C’è poi l’effetto delle leggi elettorali regionali, che in nome della governabilità irrigidiscono soglie e premi, tagliando fuori pezzi di società politica. Il caso toscano, con Toscana Rossa esclusa pur con la candidata presidente sopra il 5%, ha mostrato come la distinzione tra voto al presidente e voto di lista possa tradursi in una mutilazione della rappresentanza. In Veneto, Campania e Puglia lo stesso meccanismo opera in altre forme: soglie che schiacciano le forze minori, premi strutturati per garantire maggioranze ampie anche a partire da minoranze sociali. È la fisiologia del modello borghese quando entra in fase di stanchezza: si valorizza la stabilità, si impoverisce la pluralità, si sacrifica la mobilitazione. Il risultato non è un ordine più forte, ma un ordine più fragile, costretto a cercare legittimazione nel racconto mediatico più che nel consenso sociale.

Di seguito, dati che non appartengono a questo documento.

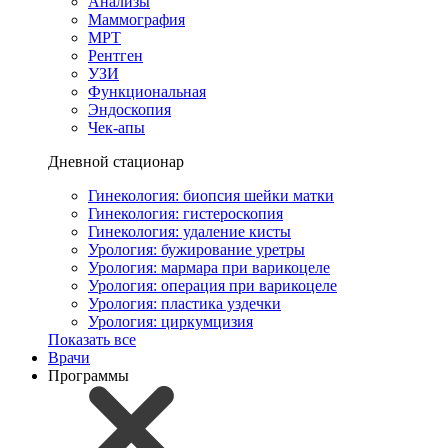
Анализы
Маммография
МРТ
Рентген
УЗИ
Функциональная
Эндоскопия
Чек-апы
Дневной стационар
Гинекология: биопсия шейки матки
Гинекология: гистероскопия
Гинекология: удаление кисты
Урология: бужирование уретры
Урология: мармара при варикоцеле
Урология: операция при варикоцеле
Урология: пластика уздечки
Урология: циркумцизия
Показать все
Врачи
Программы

Qui si innesta la critica marxista classica alla democrazia borghese. Gli apparati statali e para-statali – burocrazie, media system, think tank, corpi tecnici – tendono a riprodurre gli schemi di dominio delle classi proprietarie, presentando come “necessarie” scelte che sono in realtà opzioni politiche. La competizione elettorale, lungi dal rovesciare questa struttura, la incapsula: chi vuole governare deve mostrarsi affidabile per i mercati, compatibile con i trattati, prevedibile per le grandi filiere industriali e finanziarie. Il risultato è che la dimensione del conflitto – redistribuzione, pianificazione democratica, controllo sociale degli investimenti, proprietà e comando nelle filiere strategiche – esce dalla scheda. Resta la scelta del personale politico, non la scelta del programma sociale. La gente lo intuisce, e smette di votare.

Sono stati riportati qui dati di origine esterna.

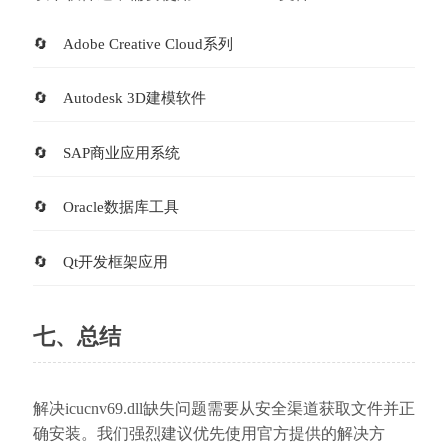
Adobe Creative Cloud系列
Autodesk 3D建模软件
SAP商业应用系统
Oracle数据库工具
Qt开发框架应用
七、总结
解决icucnv69.dll缺失问题需要从安全渠道获取文件并正
确安装。我们强烈建议优先使用官方提供的解决方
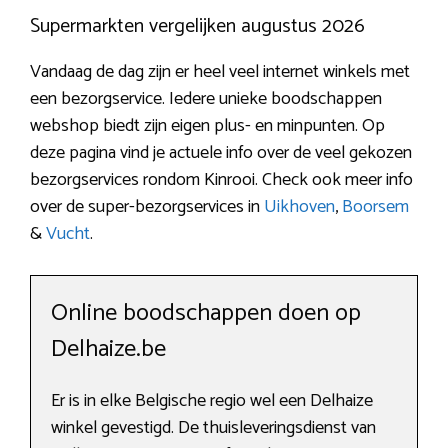
Supermarkten vergelijken augustus 2026
Vandaag de dag zijn er heel veel internet winkels met
een bezorgservice. Iedere unieke boodschappen
webshop biedt zijn eigen plus- en minpunten. Op
deze pagina vind je actuele info over de veel gekozen
bezorgservices rondom Kinrooi. Check ook meer info
over de super-bezorgservices in
Uikhoven
,
Boorsem
&
Vucht
.
Online boodschappen doen op
Delhaize.be
Er is in elke Belgische regio wel een Delhaize
winkel gevestigd. De thuisleveringsdienst van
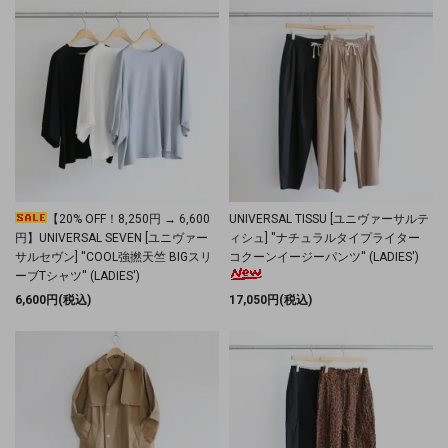
【20% OFF！8,250円 → 6,600
UNIVERSAL TISSU [ユニヴァーサルテ
円】UNIVERSAL SEVEN [ユニヴァー
ィシュ] ''ナチュラルタイプライター
サルセヴン] ''COOL強撚天竺 BIGスリ
コクーンイージーパンツ'' (LADIES')
ーブTシャツ'' (LADIES')
6,600円(税込)
17,050円(税込)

Naturalmente non basta denunciare; servirebbe un’agenda di rottura. Le Regioni sono il luogo in cui la democrazia può tornare a essere sostanza: sanità pubblica rifinanziata e sottratta alla logica estrattiva delle esternalizzazioni, trasporto locale come diritto, politiche abitative contro la rendita, condizioni di lavoro nei servizi appaltati come variabile politica, uso selettivo e condizionato dei fondi europei per obiettivi sociali misurabili. Ma questa agenda non è oggi al centro della contesa. A destra prevale la quadratura tra sicurezza, infrastrutture, autonomia contabile e incentivi a impresa; a sinistra prevale il racconto della buona amministrazione e della “coesione”, spesso compatibile con le stesse ricette. La scena si fa angusta e l’uscita si intravede appena.